Just want to know if this feature can be turned off and on. Any of you guys know?


----------



## Jungle Jack (Jul 28, 2009)

Hello,
Indeed Dolby Volume is user selectable. Moreover, you cannot use Dolby Volume and Audyssey at the same time.
Cheers,
JJ


----------



## Snead (Mar 2, 2009)

Ok how do I turn it off and on ?


----------



## Jungle Jack (Jul 28, 2009)

Hello,
I was actually unsure whether or not the 608 had Dolby Volume when you first Posted this, but after looking at the Onkyo Website I do not think your AVR is actually equipped with Dolby Volume. 

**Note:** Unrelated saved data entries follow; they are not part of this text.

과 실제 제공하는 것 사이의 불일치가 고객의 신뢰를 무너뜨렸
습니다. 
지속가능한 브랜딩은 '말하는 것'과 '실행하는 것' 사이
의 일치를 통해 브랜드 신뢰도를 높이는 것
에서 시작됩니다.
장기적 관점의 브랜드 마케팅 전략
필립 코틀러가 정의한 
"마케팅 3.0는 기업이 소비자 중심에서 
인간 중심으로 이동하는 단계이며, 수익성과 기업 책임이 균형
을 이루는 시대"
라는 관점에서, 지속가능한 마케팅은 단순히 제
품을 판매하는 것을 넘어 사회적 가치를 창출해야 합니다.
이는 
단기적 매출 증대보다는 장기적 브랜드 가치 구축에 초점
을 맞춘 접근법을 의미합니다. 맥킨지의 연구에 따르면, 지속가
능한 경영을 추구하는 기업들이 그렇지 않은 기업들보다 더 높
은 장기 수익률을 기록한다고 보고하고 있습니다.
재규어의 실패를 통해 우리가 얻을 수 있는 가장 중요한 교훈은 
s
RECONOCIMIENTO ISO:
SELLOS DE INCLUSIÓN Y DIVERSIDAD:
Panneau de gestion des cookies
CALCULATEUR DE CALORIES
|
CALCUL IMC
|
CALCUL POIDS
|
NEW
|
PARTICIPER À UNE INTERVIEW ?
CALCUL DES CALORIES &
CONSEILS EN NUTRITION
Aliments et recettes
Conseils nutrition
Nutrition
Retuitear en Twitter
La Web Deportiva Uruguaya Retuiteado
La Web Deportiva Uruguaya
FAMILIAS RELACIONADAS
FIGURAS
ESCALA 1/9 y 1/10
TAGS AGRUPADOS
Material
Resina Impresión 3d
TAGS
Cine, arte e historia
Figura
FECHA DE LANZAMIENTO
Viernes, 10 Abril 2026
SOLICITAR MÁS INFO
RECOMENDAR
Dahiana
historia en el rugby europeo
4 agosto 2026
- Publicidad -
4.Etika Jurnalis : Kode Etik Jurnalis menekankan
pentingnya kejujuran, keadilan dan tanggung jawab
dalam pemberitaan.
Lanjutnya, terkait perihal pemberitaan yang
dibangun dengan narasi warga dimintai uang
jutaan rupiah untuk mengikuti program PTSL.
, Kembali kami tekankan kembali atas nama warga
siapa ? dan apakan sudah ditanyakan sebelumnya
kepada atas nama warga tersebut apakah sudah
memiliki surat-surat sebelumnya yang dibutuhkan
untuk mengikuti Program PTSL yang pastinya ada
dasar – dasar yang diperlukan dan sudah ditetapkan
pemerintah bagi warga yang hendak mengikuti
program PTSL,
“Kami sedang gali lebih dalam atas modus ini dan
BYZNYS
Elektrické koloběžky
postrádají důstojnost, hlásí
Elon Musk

For the most part, Dolby Volume has been offered on more expensive AVR's including upper level Onkyo's. However if you do have it, go to Audio Adjust under the On Screen Display and select Dolby and from there Dolby Volume is listed. Also, if you have it, it can be selected by toggling through the options under the Audio Button on the Remote Control.
Cheers,
JJ


----------



## Snead (Mar 2, 2009)

Don't think I have it. But what keeps messing with the dialog it will curve it up or down by it's self ?


----------



## Jungle Jack (Jul 28, 2009)

Hello,
I am guessing that would be Audyssey Dynamic Volume or Audyssey Dynamic EQ. Neither of these have anything to do with Audyssey 2EQ so you can turn off both of these while still getting the Room EQ wizardry of Audyssey.

I personally do not use Dynamic Volume or Dynamic EQ. Both can be turned off and on when you select Audyssey under the Audio Adjust in the On Screen Setup Menu. That being said Audyssey Volume is Designed to maintain a constant Volume when say going from a TV Show to a louder Commercial, but it is still a form of Compression and would be my first guess of a process that alters the volume on its own, Dynamic EQ is similar.

I would start off by turning both off and seeing if that makes a difference. If you like the SQ prior, I would first reengage Dynamic EQ and if not happy then Audyssey Volume.
Cheers,
JJ


----------